Whether we think about this butterfly, think about a tree, or think about a person, we know we are not looking at machines.

Yet the reductionist, mechanistic model seems to retain a dominance in our culture.

Here, I think, is a better way to think of living creatures –

Complex, open, dynamic beings.

Complex

All living creatures are composed of millions of cells. In each creature, all of those cells develop from a single fertilised egg. All of those cells interact, but not in simplistic, “linear” ways. Instead the interactions can be described as “non-linear”. (Connections such as positive and negative feedback loops which produce exponential changes, rather than simple changes of addition or subtraction)

An assembly of cells connected in a non-linear manner is a complex being. And complex beings have certain characteristics, not least of which are the abilities to self-repair, self-regulate, defend themselves and to replicate.

We can focus down on the individual elements of a complex being, for example on a single cell, or a group of cells working together to form an organ, but we can’t fully understand any of those cells or organs until we consider them again as parts of the whole creature.

Open

An open system exchanges energy, materials and information with the rest of the environment in which it exists.

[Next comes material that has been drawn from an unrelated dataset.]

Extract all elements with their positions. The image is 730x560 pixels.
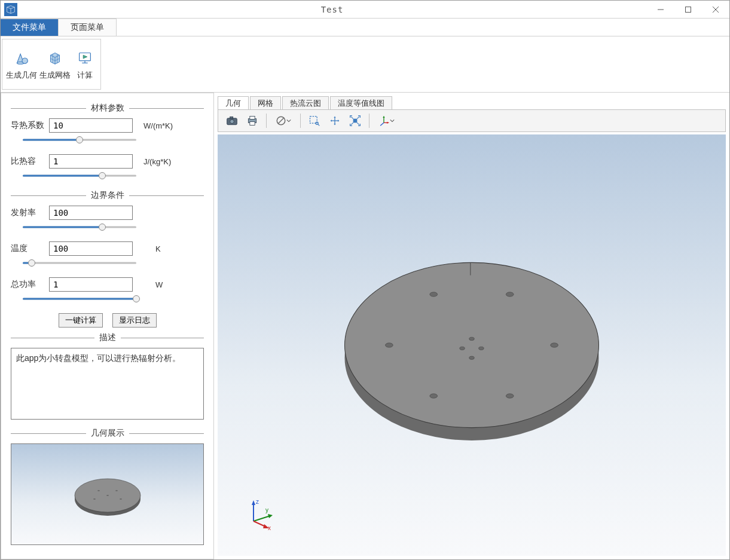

All living creatures are open systems. They are constantly breathing in, breathing out, consuming and excreting (amongst other things!)

We can focus on an isolated single creature but we can’t fully understand it unless we consider it again as part of the whole environment in which it exists.

Dynamic

Living creatures are dynamic. They are constantly (and I do mean constantly) changing. They change because they are open and they change because they are complex. Every day some cells break down and die, and others are created new, but overall they have a direction of growth – becoming ever more complex and ever more unique every single day.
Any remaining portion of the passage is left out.